Interpretive Summary: The bacteria in our intestines interact with us to promote our health by helping us digest food and keeping our immune system healthy. However, in some cases, they can cause problems. In this study we discover that certain bacteria in the intestines can be associated with constipation or belly pain. These findings are important as we look for approaches to address these issues.
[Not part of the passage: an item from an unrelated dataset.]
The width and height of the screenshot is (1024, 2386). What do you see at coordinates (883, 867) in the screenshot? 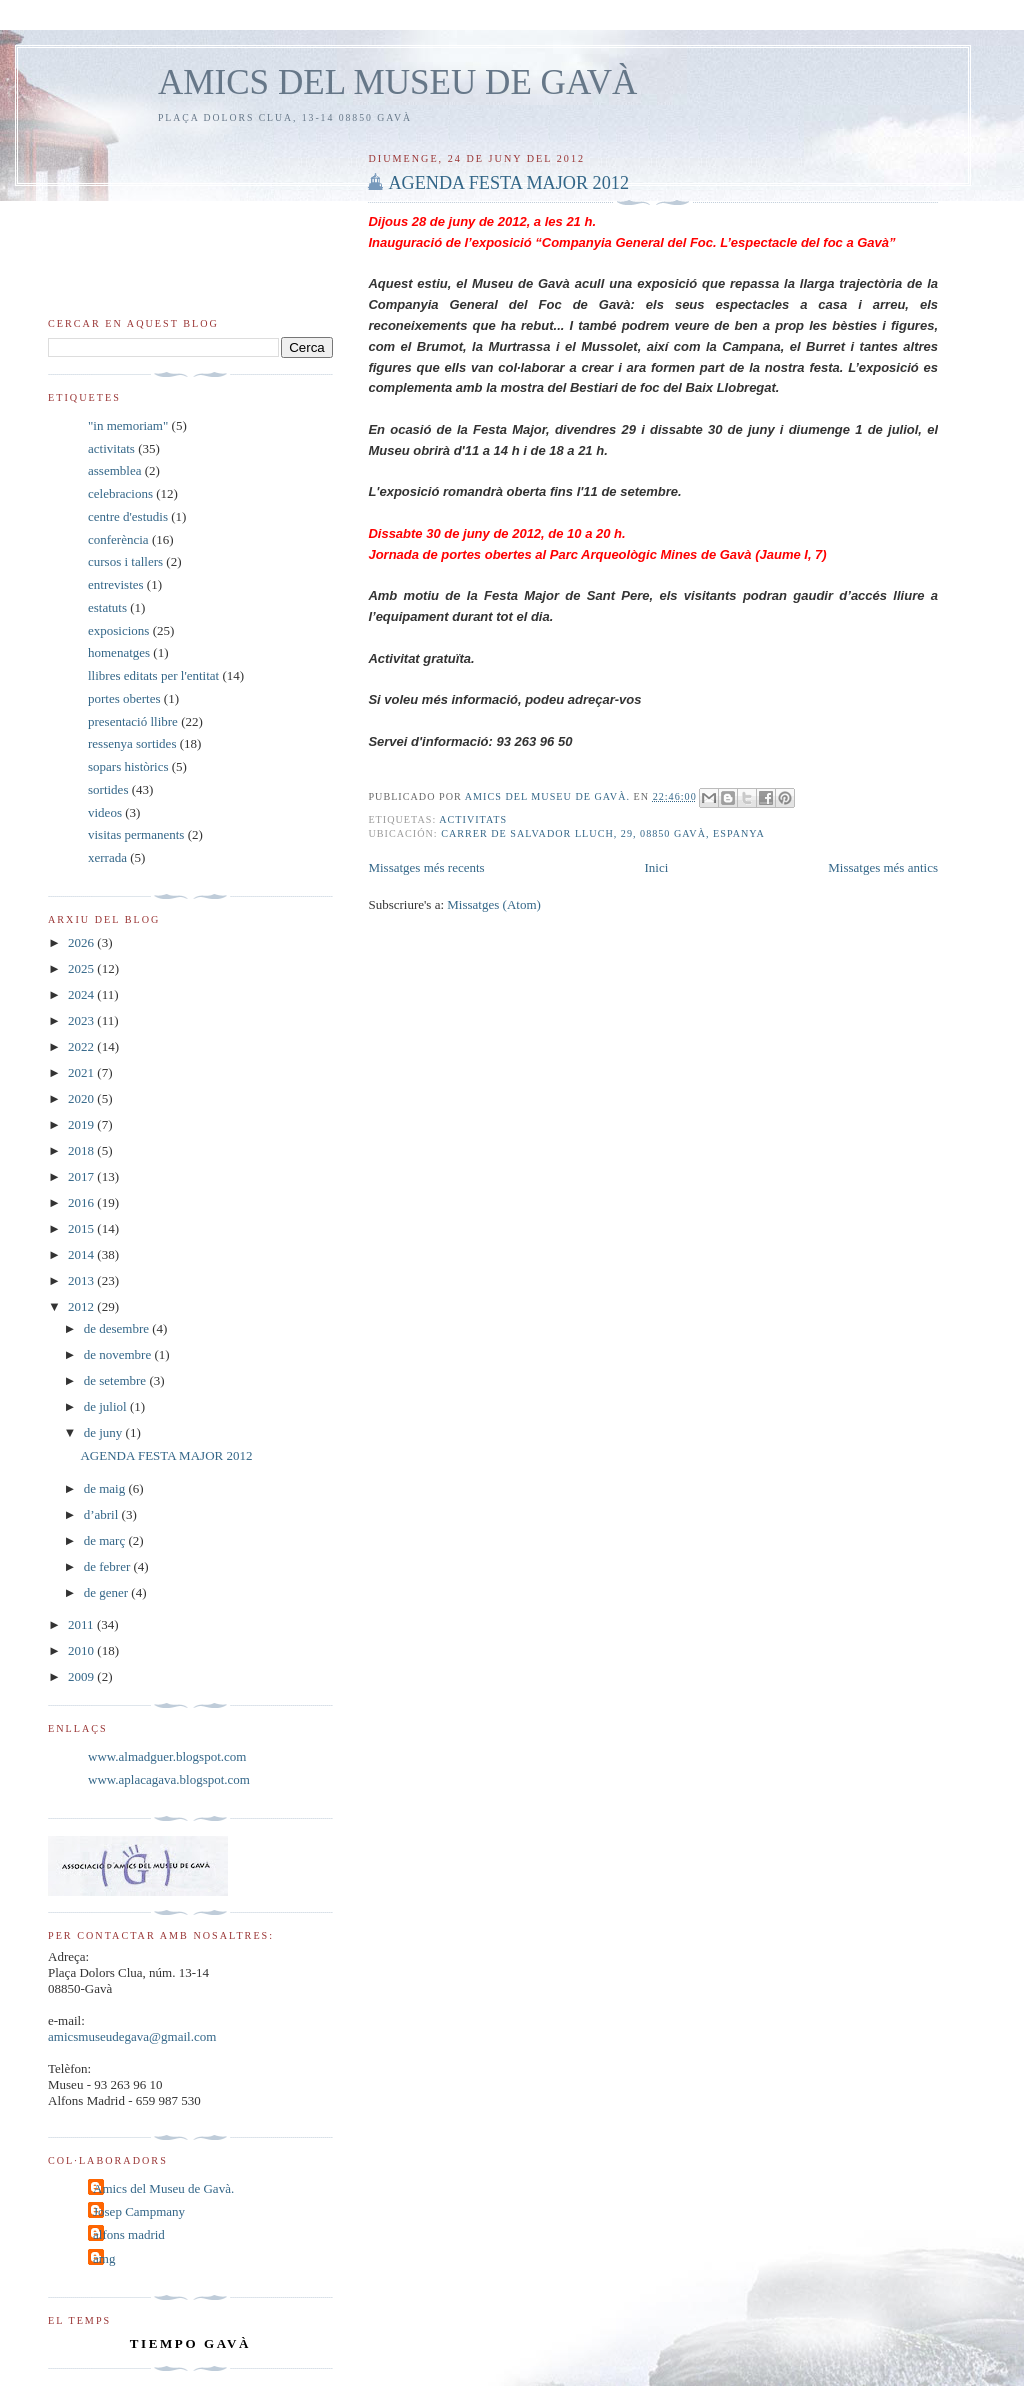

Technical Abstract: The intestinal microbiomes of healthy children and pediatric patients with irritable bowel syndrome (IBS) are not well defined. Studies in adults have indicated that the gastrointestinal microbiota could be involved in IBS. We analyzed 71 samples from 22 children with IBS (pediatric Rome III criteria) and 22 healthy children, ages 7-12 years, by 16S ribosomal RNA gene sequencing, with an average of 54,287 reads/stool sample (average 454 read length = 503 bases). Data were analyzed using phylogenetic-based clustering (Unifrac), or an operational taxonomic unit (OTU) approach using a supervised machine learning tool (randomForest). Most samples were also hybridized to a microarray that can detect 8741 bacterial taxa (16S rRNA PhyloChip). Microbiomes associated with pediatric IBS were characterized by a significantly greater percentage of the class '-proteobacteria (0.07% vs 0.89% of total bacteria, respectively; P < .05); 1 prominent component of this group was Haemophilus parainfluenzae. Differences highlighted by 454 sequencing were confirmed by high-resolution PhyloChip analysis. Using supervised learning techniques, we were able to classify different subtypes of IBS with a success rate of 98.5%, using limited sets of discriminant bacterial species. A novel Ruminococcus-like microbe was associated with IBS, indicating the potential utility of microbe discovery for gastrointestinal disorders. A greater frequency of pain correlated with an increased abundance of several bacterial taxa from the genus Alistipes. Using 16S metagenomics by PhyloChip DNA hybridization and deep 454 pyrosequencing, we associated specific microbiome signatures with pediatric IBS. These findings indicate the important association between gastrointestinal microbes and IBS in children; these approaches might be used in diagnosis of functional bowel disorders in pediatric patients.